In 1993, Richard and Hazel Biondi decided to end their marriage of thirty years. In doing so, the Biondis entered into a divorce decree which required Richard to pay COBRA health insurance premiums on behalf of Hazel for two years. Instead, and without no-tifying his employer of the divorce, Richard allowed Hazel to remain listed under the existing medical plan as his spouse for a period of approximately five years. During that time, Hazel incurred substantial medical expenses. Upon learning of this ruse, the Trustees of the American Federation of Television and Radio Artists ("AFTRA") Health Fund filed suit against Richard Biondi, pursuant to Employee Retirement Income Security Act ("ERISA") and state common law fraud principles, seeking to recover monies paid to Hazel's medical providers after she became ineligible to receive dependent care health insurance benefits. Biondi, in turn, filed a third-party complaint against his former divorce attorneys and their law firms, alleging that their malpractice caused the damages sought in the Trustees' complaint, and contending that they were re-quired to indemnify him for any judgment obtained against him and for the cost of defending the suit.
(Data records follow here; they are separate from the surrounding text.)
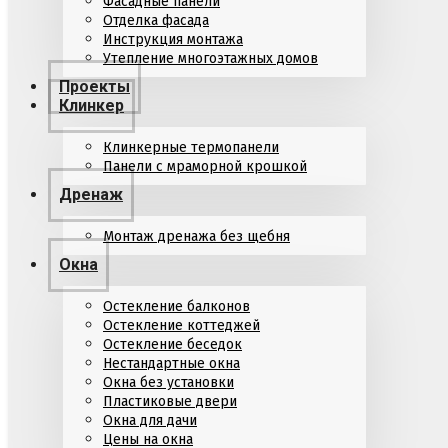
Фасадные панели
Отделка фасада
Инструкция монтажа
Утепление многоэтажных домов
Проекты
Клинкер
Клинкерные термопанели
Панели с мраморной крошкой
Дренаж
Монтаж дренажа без щебня
Окна
Остекление балконов
Остекление коттеджей
Остекление беседок
Нестандартные окна
Окна без установки
Пластиковые двери
Окна для дачи
Цены на окна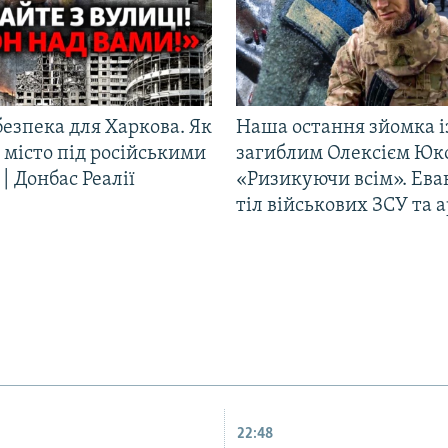
езпека для Харкова. Як
Наша остання зйомка і
 місто під російськими
загиблим Олексієм Юк
| Донбас Реалії
«Ризикуючи всім». Ева
тіл військових ЗСУ та а
22:48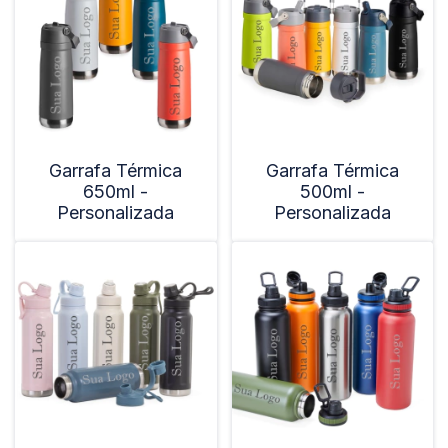
Garrafa Térmica
Garrafa Térmica
650ml -
500ml -
Personalizada
Personalizada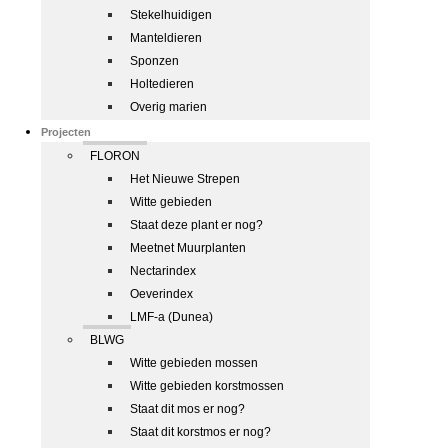
Stekelhuidigen
Manteldieren
Sponzen
Holtedieren
Overig marien
Projecten
FLORON
Het Nieuwe Strepen
Witte gebieden
Staat deze plant er nog?
Meetnet Muurplanten
Nectarindex
Oeverindex
LMF-a (Dunea)
BLWG
Witte gebieden mossen
Witte gebieden korstmossen
Staat dit mos er nog?
Staat dit korstmos er nog?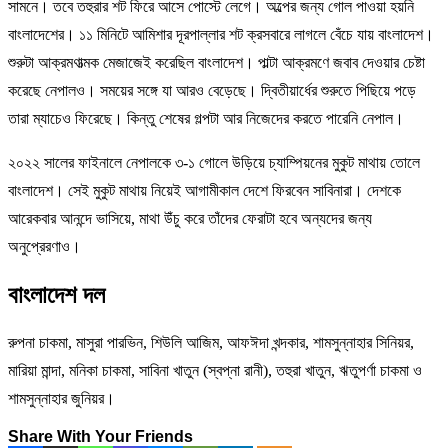
সামনে। তবে তহুরার শট ফিরে আসে পোস্টে লেগে। অল্পের জন্য গোল পাওয়া হয়নি
বাংলাদেশের। ১১ মিনিটে আমিশার দূরপাল্লার শট ক্রসবারে লাগলে বেঁচে যায় বাংলাদেশ।
শুরুটা আক্রমণাত্মক মেজাজেই করেছিল বাংলাদেশ। পাল্টা আক্রমণে জবাব দেওয়ার চেষ্টা
করেছে নেপালও। সময়ের সঙ্গে যা আরও বেড়েছে। দ্বিতীয়ার্ধের শুরুতে পিছিয়ে পড়ে
তারা ম্যাচেও ফিরেছে। কিন্তু শেষের গল্পটা আর নিজেদের করতে পারেনি নেপাল।
২০২২ সালের ফাইনালে নেপালকে ৩-১ গোলে উড়িয়ে চ্যাম্পিয়নের মুকুট মাথায় তোলে
বাংলাদেশ। সেই মুকুট মাথায় নিয়েই আগামীকাল দেশে ফিরবেন সাবিনারা। দেশকে
আরেকবার আনন্দে ভাসিয়ে, মাথা উঁচু করে তাঁদের ফেরাটা হবে অন্যদের জন্য
অনুপ্রেরণাও।
বাংলাদেশ দল
রুপনা চাকমা, মাসুরা পারভিন, শিউলি আজিম, আফঈদা খন্দকার, শামসুন্নাহার সিনিয়র,
মারিয়া মান্দা, মনিকা চাকমা, সাবিনা খাতুন (স্বপ্না রানী), তহুরা খাতুন, ঋতুপর্ণা চাকমা ও
শামসুন্নাহার জুনিয়র।
Share With Your Friends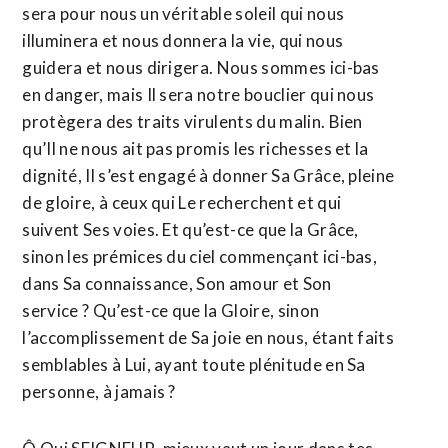
sera pour nous un véritable soleil qui nous
illuminera et nous donnera la vie, qui nous
guidera et nous dirigera. Nous sommes ici-bas
en danger, mais Il sera notre bouclier qui nous
protègera des traits virulents du malin. Bien
qu’Il ne nous ait pas promis les richesses et la
dignité, Il s’est engagé à donner Sa Grâce, pleine
de gloire, à ceux qui Le recherchent et qui
suivent Ses voies. Et qu’est-ce que la Grâce,
sinon les prémices du ciel commençant ici-bas,
dans Sa connaissance, Son amour et Son
service ? Qu’est-ce que la Gloire, sinon
l’accomplissement de Sa joie en nous, étant faits
semblables à Lui, ayant toute plénitude en Sa
personne, à jamais ?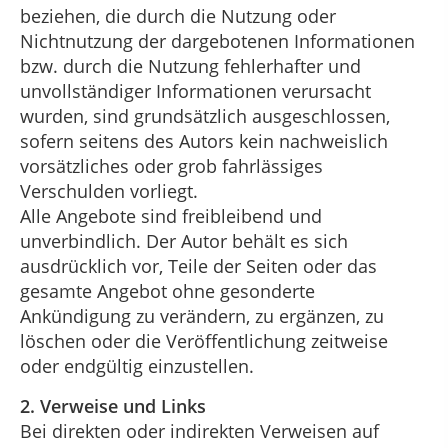
beziehen, die durch die Nutzung oder
Nichtnutzung der dargebotenen Informationen
bzw. durch die Nutzung fehlerhafter und
unvollständiger Informationen verursacht
wurden, sind grundsätzlich ausgeschlossen,
sofern seitens des Autors kein nachweislich
vorsätzliches oder grob fahrlässiges
Verschulden vorliegt.
Alle Angebote sind freibleibend und
unverbindlich. Der Autor behält es sich
ausdrücklich vor, Teile der Seiten oder das
gesamte Angebot ohne gesonderte
Ankündigung zu verändern, zu ergänzen, zu
löschen oder die Veröffentlichung zeitweise
oder endgültig einzustellen.
2. Verweise und Links
Bei direkten oder indirekten Verweisen auf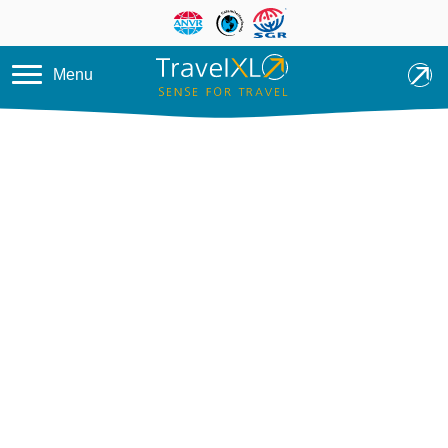
Overslaan en naar de inhoud ga
Menu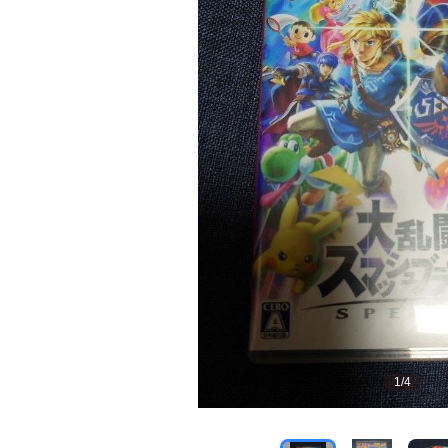
1
/
4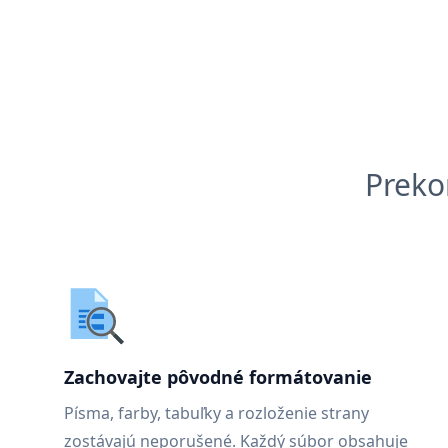
Preko
Zachovajte pôvodné formátovanie
Písma, farby, tabuľky a rozloženie strany
zostávajú neporušené. Každý súbor obsahuje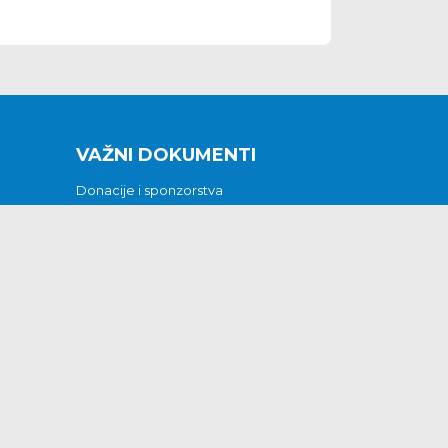
VAŽNI DOKUMENTI
Donacije i sponzorstva
Sklopljeni ugovori
Godišnji financijski izvještaji
Pristup informacijama
GODIŠNJI PLAN RADA ZA 2026
Otvoreni podaci
Izjava o pristupačnosti
Odluka o mrtvozorstvu
CJENICI KOMUNALNIH USLUGA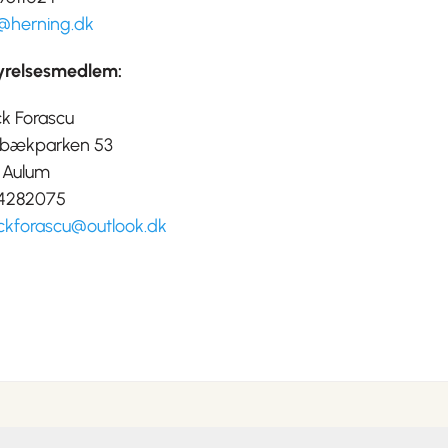
t@herning.dk
yrelsesmedlem:
ck Forascu
bækparken 53
 Aulum
 24282075
ickforascu@outlook.dk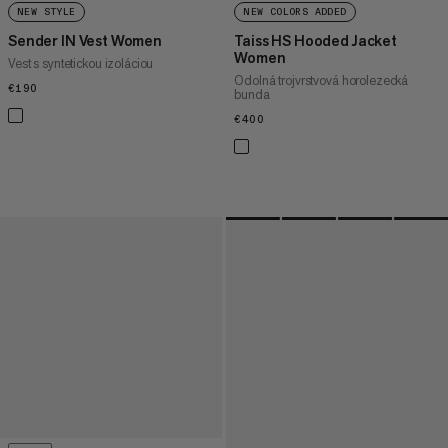
NEW STYLE
NEW COLORS ADDED
Sender IN Vest Women
Taiss HS Hooded Jacket
Women
Vest s syntetickou izoláciou
Odolná trojvrstvová horolezecká
€190
€190
bunda
€400
€400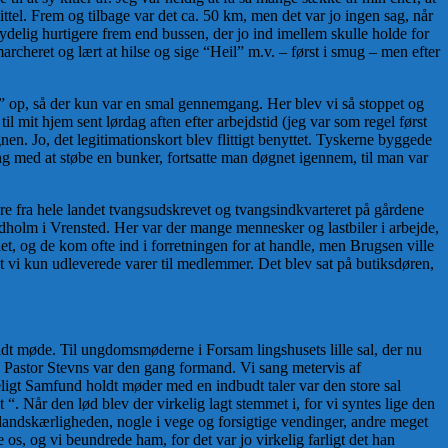
kittel. Frem og tilbage var det ca. 50 km, men det var jo ingen sag, når
ydelig hurtigere frem end bussen, der jo ind imellem skulle holde for
cheret og lært at hilse og sige “Heil” m.v. – først i smug – men efter
e” op, så der kun var en smal gennemgang. Her blev vi så stoppet og
il mit hjem sent lørdag aften efter arbejdstid (jeg var som regel først
nen. Jo, det legitimationskort blev flittigt benyttet. Tyskerne byggede
ang med at støbe en bunker, fortsatte man døgnet igennem, til man var
e fra hele landet tvangsudskrevet og tvangsindkvarteret på gårdene
holm i Vrensted. Her var der mange mennesker og lastbiler i arbejde,
t, og de kom ofte ind i forretningen for at handle, men Brugsen ville
at vi kun udleverede varer til medlemmer. Det blev sat på butiksdøren,
ldt møde. Til ungdomsmøderne i Forsam lingshusets lille sal, der nu
. Pastor Stevns var den gang formand. Vi sang metervis af
keligt Samfund holdt møder med en indbudt taler var den store sal
“. Når den lød blev der virkelig lagt stemmet i, for vi syntes lige den
elandskærligheden, nogle i vege og forsigtige vendinger, andre meget
os, og vi beundrede ham, for det var jo virkelig farligt det han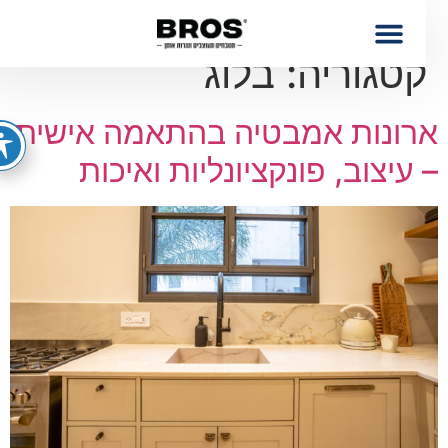
טגוריה:
בלוג
רונות אמבטיה בהתאמה אישית
 עיצוב, פונקציונליות ואיכות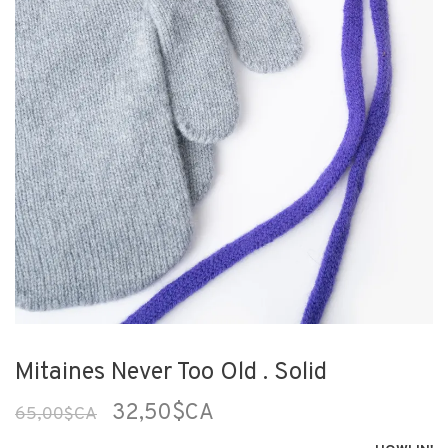
Mitaines Never Too Old . Solid
32,50$CA
65,00$CA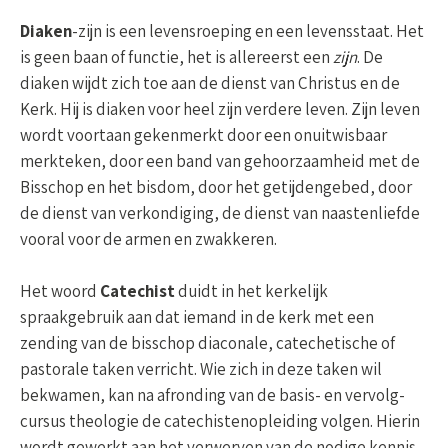
Diaken
-zijn is een levensroeping en een levensstaat. Het
is geen baan of functie, het is allereerst een
zijn
. De
diaken wijdt zich toe aan de dienst van Christus en de
Kerk. Hij is diaken voor heel zijn verdere leven. Zijn leven
wordt voortaan gekenmerkt door een onuitwisbaar
merkteken, door een band van gehoorzaamheid met de
Bisschop en het bisdom, door het getijden­ge­bed, door
de dienst van verkondiging, de dienst van naasten­liefde
vooral voor de armen en zwakkeren.
Het woord
Catechist
duidt in het kerkelijk
spraakgebruik aan dat iemand in de kerk met een
zending van de bisschop diaconale, catechetische of
pastorale taken verricht. Wie zich in deze taken wil
bekwamen, kan na afronding van de basis- en vervolg­
cursus theologie de catechisten­oplei­ding volgen. Hierin
wordt gewerkt aan het verwerven van de nodige kennis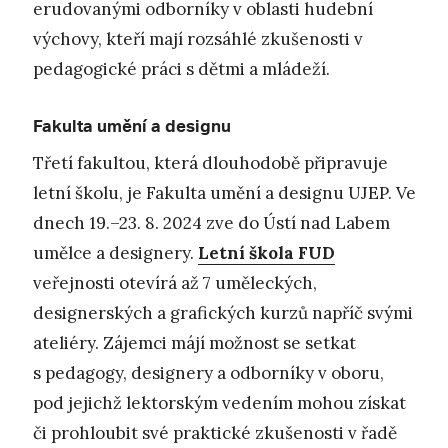
erudovanými odborníky v oblasti hudební
výchovy, kteří mají rozsáhlé zkušenosti v
pedagogické práci s dětmi a mládeží.
Fakulta umění a designu
Třetí fakultou, která dlouhodobě připravuje
letní školu, je Fakulta umění a designu UJEP. Ve
dnech 19.–23. 8. 2024 zve do Ústí nad Labem
umělce a designery.
Letní škola FUD
veřejnosti otevírá až 7 uměleckých,
designerských a grafických kurzů napříč svými
ateliéry. Zájemci májí možnost se setkat
s pedagogy, designery a odborníky v oboru,
pod jejichž lektorským vedením mohou získat
či prohloubit své praktické zkušenosti v řadě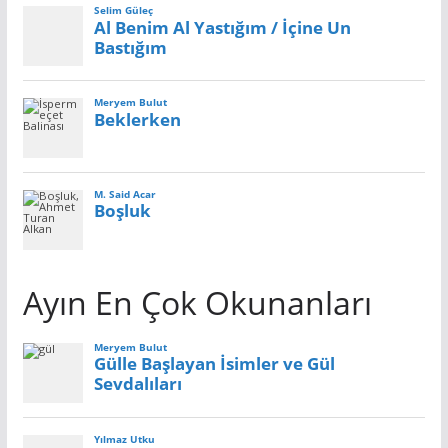
Ayın En Çok Okunanları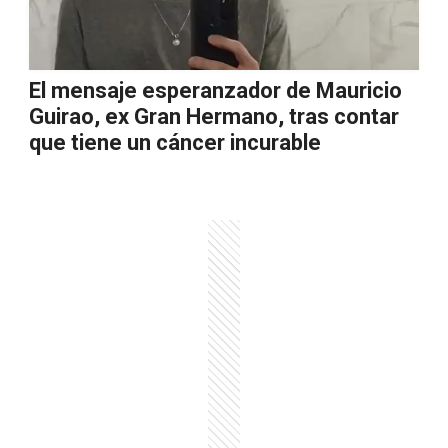
El mensaje esperanzador de Mauricio
Guirao, ex Gran Hermano, tras contar
que tiene un cáncer incurable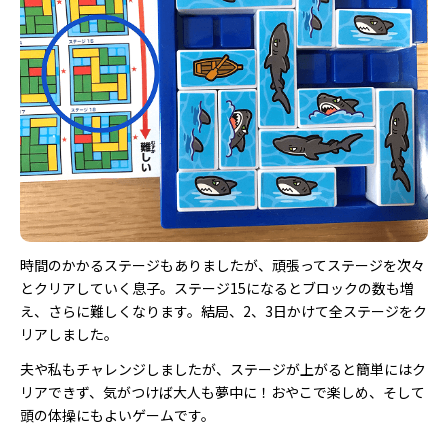
時間のかかるステージもありましたが、頑張ってステージを次々
とクリアしていく息子。ステージ15になるとブロックの数も増
え、さらに難しくなります。結局、2、3日かけて全ステージをク
リアしました。
夫や私もチャレンジしましたが、ステージが上がると簡単にはク
リアできず、気がつけば大人も夢中に！おやこで楽しめ、そして
頭の体操にもよいゲームです。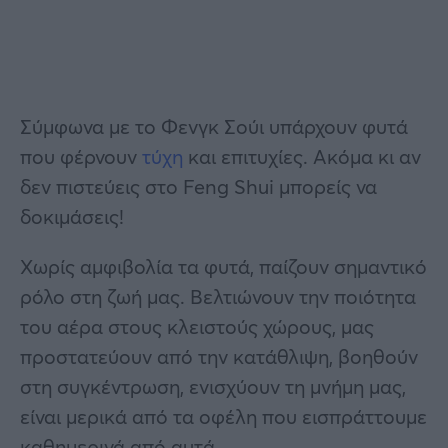
Σύμφωνα με το Φενγκ Σούι υπάρχουν φυτά
που φέρνουν
τύχη
και επιτυχίες. Ακόμα κι αν
δεν πιστεύεις στο Feng Shui μπορείς να
δοκιμάσεις!
Χωρίς αμφιβολία τα φυτά, παίζουν σημαντικό
ρόλο στη ζωή μας. Βελτιώνουν την ποιότητα
του αέρα στους κλειστούς χώρους, μας
προστατεύουν από την κατάθλιψη, βοηθούν
στη συγκέντρωση, ενισχύουν τη μνήμη μας,
είναι μερικά από τα οφέλη που εισπράττουμε
καθημερινά από αυτά.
The district court dismissed the Trustees' ERISA claim but entered judgment in their favor on the common law fraud claim. The district court also granted the third-party defendants summary judgment on Biondi's malpractice claim. Biondi filed a timely Rule 59(e) motion to alter or amend the district court's judgment, which the court denied. Biondi appeals the district court's entry of judgment against him on the Trustees' common law fraud claim, the court's decision to grant the third-party defendants' motion for summary judgment on his malpractice claim, and the denial of his Rule 59(e) motion. The Trustees do not appeal the district court's dismissal of their ERISA claim. We affirm.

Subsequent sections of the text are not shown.